9. Любой двоичный код, любая система знаков вообще значительно теснит органическую индивидуальность, требует ее перевооружения под угрозой небытия. Если в силу своего медиума литература была всегда-ужемеханизирована, то искусство дольше сохраняло органицистскую иллюзию. Впрочем, не только последнее ставит перед собой вопрос о том, где происходит синтез означающих (перенося их все глубже в тело человека), но и древняя словесность кажется, в сравнении с современной, более прописанной своим демиургическим автором, не оставлявшим героям/читателям возможности наткнуться на недопрограммированный закоулок (ср. рассуждения Бахтина об отношениях автора и героя). См. также наш анализ прагматики художественных актов в русской литературе «Литература чрезвычайного положения» // Транслит №14, 2014. С. 40-52.
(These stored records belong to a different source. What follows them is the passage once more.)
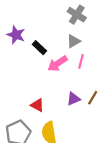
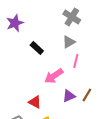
purple star: (16, 35) -> (15, 23), moved, turned 30
pink arrow: (58, 64) -> (54, 76), moved

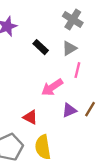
black rectangle: (37, 48) -> (41, 47), moved

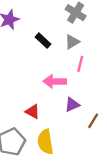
pink arrow: (52, 87) -> (55, 81), turned 35
brown line: (90, 109) -> (93, 121), moved

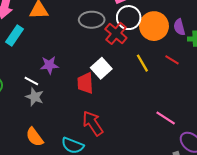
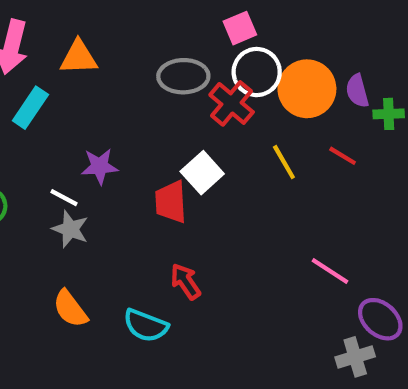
red arrow: (93, 123) -> (185, 281), size x0.7

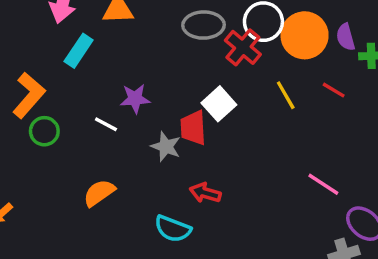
gray star: (70, 229) -> (166, 147), moved
red arrow: (185, 281) -> (205, 193), turned -40
orange semicircle: (70, 309) -> (99, 193), moved, turned 92

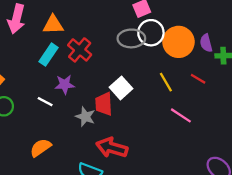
gray ellipse: (204, 25) -> (131, 38), moved
red cross: (243, 47) -> (80, 50), moved
cyan rectangle: (79, 51) -> (49, 55), moved
pink line: (323, 184) -> (181, 115), moved
red arrow: (205, 193) -> (112, 148), size x1.5

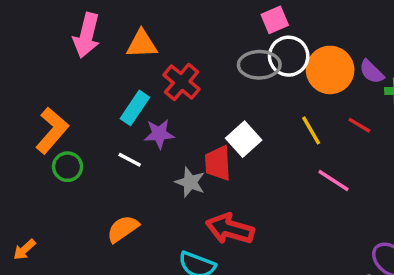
purple semicircle: (206, 43) -> (372, 72), turned -30
cyan rectangle: (49, 55) -> (135, 108), moved

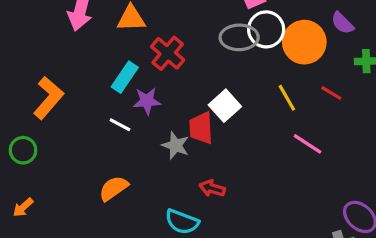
purple semicircle: (372, 72) -> (342, 23), moved
green circle: (68, 167) -> (23, 150), moved
red arrow: (230, 229) -> (212, 188), size x0.6

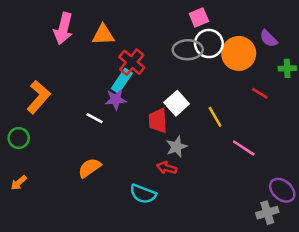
cyan rectangle: (125, 77) -> (122, 81), moved
yellow line: (287, 98) -> (215, 117), moved
pink line: (307, 144) -> (244, 148), moved
gray star: (176, 145) -> (177, 147), moved, turned 30

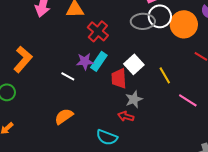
cyan rectangle: (122, 81) -> (99, 61), moved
10. Это хороший пример того, как марксистская связь между производственными силами и производственными отношениями не закабаляет, а освобождает стилистический и эпистемологический эксперимент. Если обычно считается, что марксистский анализ способен только подчинить творчество экономическому базису, в действительности он целит только в институциональные и медиальные конвенции искусства, раскрепощая — ровно в жесте своего анализа — само творчество, тогда как нечувствительность к логике конфликта ведет к ослабеванию и чисто стилистической борьбы школ за определение искусства, что в конечном счете оборачивается понижением или утратой чувствительности к искусству вообще.

11. Беньямин В. Автор как производитель. Пер. с нем. И. Чубарова. См. http://www.annamelano.com/wp-content/uploads/2013/03/Беньямин_Автор_как_производитель.pdf

12. История авангарда это не только история смены стилей, но и история институтов, социальной функцией которых является публичное руководство вкусом эпохи, и конфликтов с ними. Узакониванию новшеств предшествует скандализация вкуса (иногда совмещенная с нарушением моральных устоев, что инкриминировали Э. Мане; в литературе за безнравственность судили авторов «Цветов зла» и «Мадам Бовари»). Парадокс процедуры легитимации делает факты отказа и последующего признания почти синхронными, они не столько следуют друг за другом во времени, сколько соседствуют в пространстве: одна и та же стратегическая новизна вещи желает отклонения официальным и принятия «салоном отверженных», а признание ровесниками и непризнание предшественниками для авангарда равноценны. Авангардные институты оказываются тамбуром, позволяющим официальной культуре не исключать что-либо фатально, а замедлять процесс. Таким образом, историчность авангарда распределяется пространственно по плотной сети институтов (в которой на самом деле сотрудничают те, кто по обыденным представлениям друг с другом борется), не дающей утечь изобретению сквозь пальцы.